Methods: To study the comparative effects of different unsaturated vegetable oils on serum lipoprotein levels, nine cynomologus monkeys (Macaca fascicularis) were fed diets, for four weeks, in a Latin square design, containing rice bran, canola or corn oils (as 20% of energy) in a basal mixture of other fats to yield a final dietary fat concentration of 30% of energy. All animals were fed a baseline diet containing 36% of energy as fat with 15% SATS, 15% monounsaturated fatty acids (MONOS) and 6% polyunsaturated fatty acids (POLYS).

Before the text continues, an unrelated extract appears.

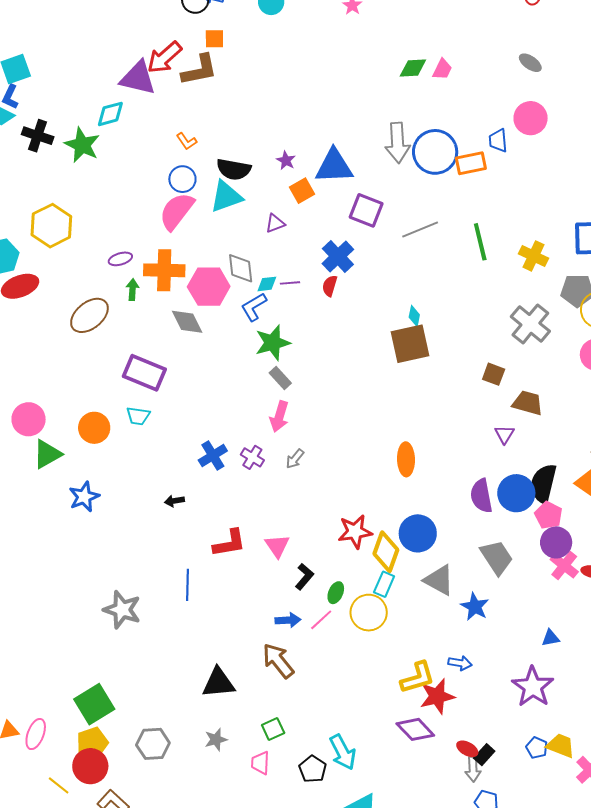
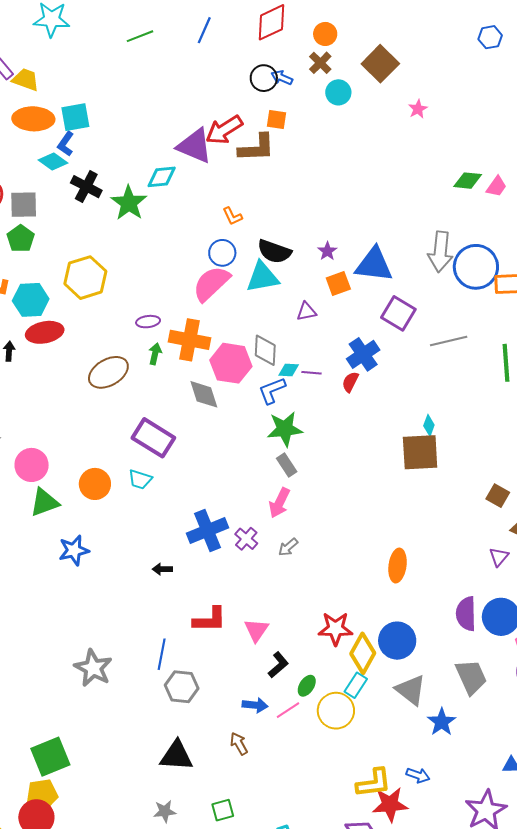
blue cross: (213, 456) -> (208, 531), size x1.4
brown arrow: (278, 661) -> (239, 744), size x0.6
gray hexagon: (153, 744) -> (182, 687), moved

Results: Despite the lower SATS and higher MONOS content of canola oil and the higher POLYS content of corn oil, RBO produced similar reductions in serum total cholesterol (TC) (-25%) and low density lipoprotein cholesterol (LDL-C) (-30%). In addition, as compared to the baseline diet, the reduction in serum TC and LDL-C cholesterol with RBO was not accompanied by reductions in high density lipoprotein cholesterol (HDL-C) which occurred with the other two dietary oils. Using predictive equations developed from data gathered from several studies with non-human primates, we noted that the observed serum TC and LDL-C lowering capabilities of the RBO diet were in excess of those predicted based on the fatty acid composition of RBO.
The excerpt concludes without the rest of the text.